On the 16 tasks we studied, Flamingo beats all previous few-shot learning approaches when given as few as four examples per task. In several cases, the same Flamingo model outperforms methods that are fine-tuned and optimised for each task independently and use multiple orders of magnitude more task-specific data. This should allow non-expert people to quickly and easily use accurate visual language models on new tasks at hand.

Figure 2. Left: Few-shot performance of the Flamingo across 16 different multimodal tasks against task specific state-of-the-art performance. Right: Examples of expected inputs and outputs for three of our 16 benchmarks.

In practice, Flamingo fuses large language models with powerful visual representations – each separately pre-trained and frozen – by adding novel architectural components in between. Then it is trained on a mixture of complementary large-scale multimodal data coming only from the web, without using any data annotated for machine learning purposes. Following this method, we start from Chinchilla, our recently introduced compute-optimal 70B parameter language model, to train our final Flamingo model, an 80B parameter VLM. After this training is done, Flamingo can be directly adapted to vision tasks via simple few-shot learning without any additional task-specific tuning.

We also tested the model’s qualitative capabilities beyond our current benchmarks. As part of this process, we compared our model’s performance when captioning images related to gender and skin colour, and ran our model’s generated captions through Google’s Perspective API, which evaluates toxicity of text. While the initial results are positive, more research towards evaluating ethical risks in multimodal systems is crucial and we urge people to evaluate and consider these issues carefully before thinking of deploying such systems in the real world.

Multimodal capabilities are essential for important AI applications, such as aiding the visually impaired with everyday visual challenges or improving the identification of hateful content on the web. Flamingo makes it possible to efficiently adapt to these examples and other tasks on-the-fly without modifying the model. Interestingly, the model demonstrates out-of-the-box multimodal dialogue capabilities, as seen here.

Figure 3 – Flamingo can engage in multimodal dialogue out of the box, seen here discussing an unlikely “soup monster” image generated by OpenAI’s DALL·E 2 (left), and passing and identifying the famous Stroop test (right).

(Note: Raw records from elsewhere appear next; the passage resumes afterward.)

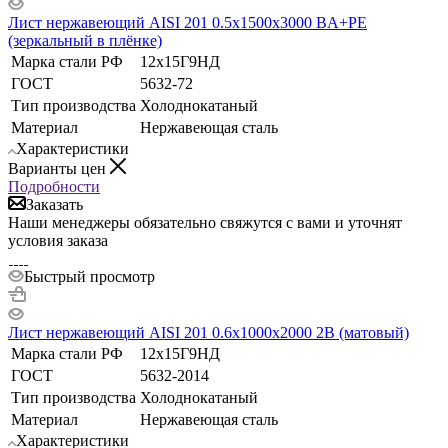
Лист нержавеющий AISI 201 0.5х1500х3000 BA+РЕ
(зеркальный в плёнке)
Марка стали РФ
12х15Г9НД
ГОСТ
5632-72
Тип производства
Холоднокатаный
Материал
Нержавеющая сталь
Характеристики
Варианты цен
Подробности
Заказать
Наши менеджеры обязательно свяжутся с вами и уточнят
условия заказа
Быстрый просмотр
Лист нержавеющий AISI 201 0.6х1000х2000 2B (матовый)
Марка стали РФ
12х15Г9НД
ГОСТ
5632-2014
Тип производства
Холоднокатаный
Материал
Нержавеющая сталь
Характеристики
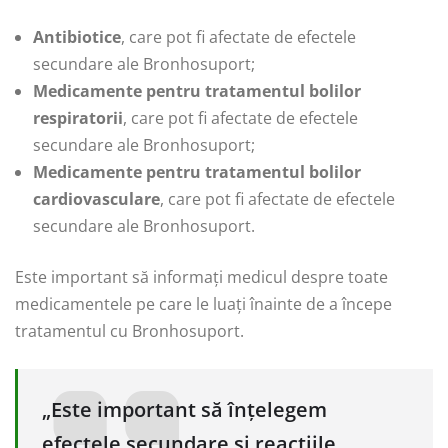
Antibiotice
, care pot fi afectate de efectele
secundare ale Bronhosuport;
Medicamente pentru tratamentul bolilor
respiratorii
, care pot fi afectate de efectele
secundare ale Bronhosuport;
Medicamente pentru tratamentul bolilor
cardiovasculare
, care pot fi afectate de efectele
secundare ale Bronhosuport.
Este important să informați medicul despre toate
medicamentele pe care le luați înainte de a începe
tratamentul cu Bronhosuport.
„Este important să înțelegem
efectele secundare și reacțiile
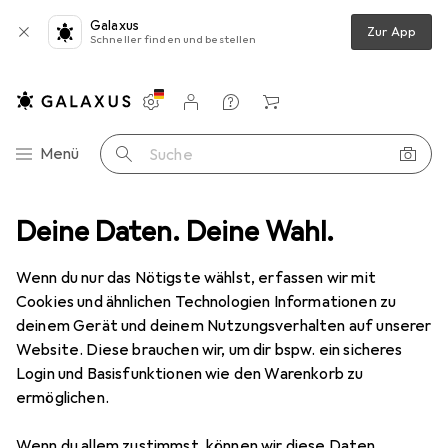
Galaxus
Zur App
Schneller finden und bestellen
Einstellungen
Kundenkonto
Vergleichslisten
Merklisten
Warenkorb
Navigation nach Kategorien
Menü
Suche
Wintersport Schutzausrüstung
Deine Daten. Deine Wahl.
Skibrille
Oakley Flight Deck M
Wenn du nur das Nötigste wählst, erfassen wir mit
Cookies und ähnlichen Technologien Informationen zu
9 Bilder
deinem Gerät und deinem Nutzungsverhalten auf unserer
Website. Diese brauchen wir, um dir bspw. ein sicheres
EUR
192,51
Login und Basisfunktionen wie den Warenkorb zu
Oakley
Flight Deck M
ermöglichen.
Preis in EUR inkl. MwSt.
Wenn du allem zustimmst, können wir diese Daten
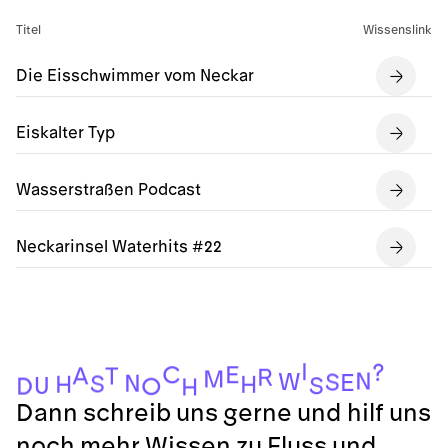
Titel
Wissenslink
Die Eisschwimmer vom Neckar
Eiskalter Typ
Wasserstraßen Podcast
Neckarinsel Waterhits #22
I
?
C
E
A
T
R
M
N
W
S
E
N
S
H
H
U
S
D
O
H
Dann schreib uns gerne und hilf uns
noch mehr Wissen zu Fluss und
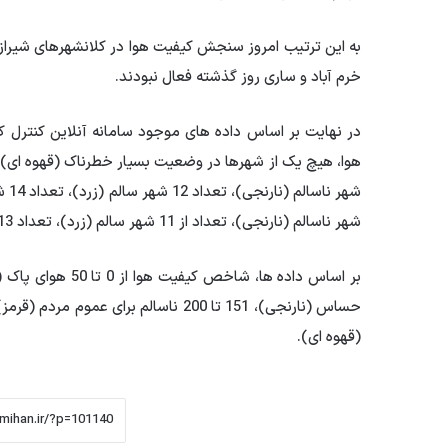
به این ترتیب امروز سنجش کیفیت هوا در کلانشهرهای شیراز، 
خرم آباد و ساری روز گذشته فعال نبودند.
در نهایت بر اساس داده های موجود سامانه آنلاین کنت
هوا، هیچ یک از شهرها در وضعیت بسیار خطرناک (قهوه ای)، بس
شهر
شهر ناسالم (نارنجی)، تعداد از 11 شهر سالم (زرد)، تعداد 13 شهر پاک (سبز) و چهار شهر فعال نبودند.
(قهوه ای).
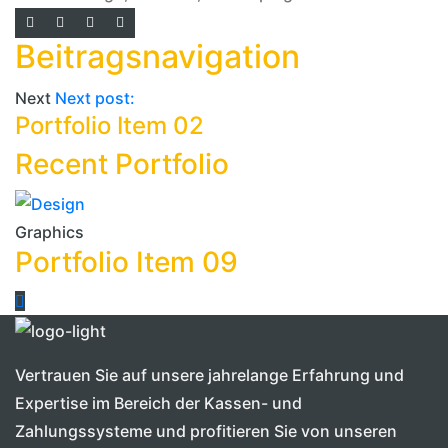
Beitragsnavigation
Next
Next post:
Portfolio Item 02
Recent Portfolio
Graphics
P
Portfolio Item 09
P
Vertrauen Sie auf unsere jahrelange Erfahrung und
Expertise im Bereich der Kassen- und
Zahlungssysteme und profitieren Sie von unseren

Flamingo is an effective and efficient general-purpose family of models that can be applied to image and video understanding tasks with minimal task-specific examples. Models like Flamingo hold great promise to benefit society in practical ways and we’re continuing to improve their flexibility and capabilities so they can be safely deployed for everyone’s benefit. Flamingo’s abilities pave the way towards rich interactions with learned visual language models that can enable better interpretability and exciting new applications, like a visual assistant which helps people in everyday life – and we’re delighted by the results so far.